Storytellers have the right to answer any question they choose. But we do not need to wait to examine all the questions that are not being chosen: What if John Brown had succeeded? What if the Haitian Revolution had spread to the rest of the Americas? What if black soldiers had been enlisted at the onset of the Civil War? What if Native Americans had halted the advance of whites at the Mississippi? And we need not wait to note that more interesting than asking what the world would be like if the white South had won is asking why so many white people are enthralled with a world where the dreams of Harriet Tubman were destroyed by the ambitions of Robert E. Lee.

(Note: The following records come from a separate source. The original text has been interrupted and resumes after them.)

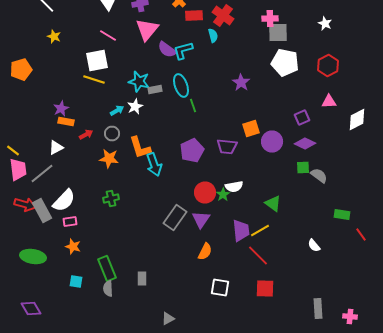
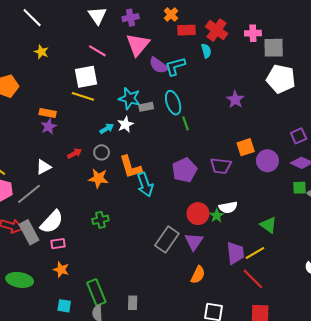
pink cross: (270, 18) -> (253, 33), moved
orange rectangle: (66, 122) -> (48, 113), moved

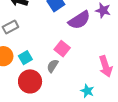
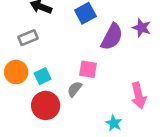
purple semicircle: (79, 20) -> (112, 37), turned -35
pink square: (62, 49) -> (88, 69), turned -35

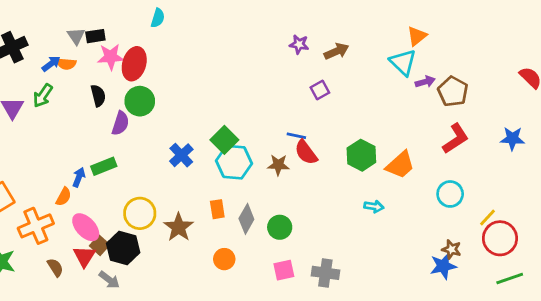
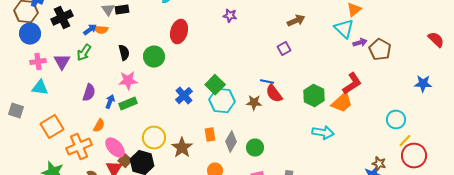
purple star: (299, 44) -> (230, 16), moved
pink star: (111, 57) -> (128, 81), moved
red ellipse: (134, 64) -> (179, 32), moved
purple semicircle: (120, 123) -> (89, 93), moved
red L-shape: (456, 139) -> (352, 84), moved
blue arrow: (79, 177) -> (110, 102), moved
cyan circle: (450, 194) -> (396, 120), moved
cyan arrow: (374, 206) -> (323, 133), size x1.5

The problem of Confederate can’t be redeemed by production values, crisp writing, or even complicated characters. That is not because its conceivers are personally racist, or seek to create a show that endorses slavery. Far from it, I suspect. Indeed, the creators have said that their hope is to use science fiction to “show us how this history is still with us in a way no strictly realistic drama ever could.” And that really is the problem. African Americans do not need science-fiction, or really any fiction, to tell them that that “history is still with us.” It’s right outside our door. It’s in our politics. It’s on our networks. And Confederate is not immune. The show’s very operating premise, the fact that it roots itself in a long white tradition of imagining away emancipation, leaves one wondering how “lost” the Lost Cause really was.

It’s good that the show-runners have brought on two noted and talented black writers—Nichelle Tramble Spellman and Malcolm Spellman. But one wonders: If black writers, in general, were to have HBO’s resources and support to create an alternative world, would they choose the world dreamed up by the progenitors of the Ku Klux Klan? Or would they address themselves to other less trod areas of Civil War history in the desire to say something new, in the desire to not, yet again, produce a richly imagined and visually beguiling lie?

We have been living with the lie for so long. And we cannot fix the lie by asking “What if the white South won?” and waiting for an answer, because the lie is not in the answer, but in the question itself.

Ta-Nehisi Coates is a former national correspondent for The Atlantic. He is the author of The Beautiful Struggle, We Were Eight Years in Power, The Water Dancer, and Between the World and Me, which won the National Book Award for nonfiction.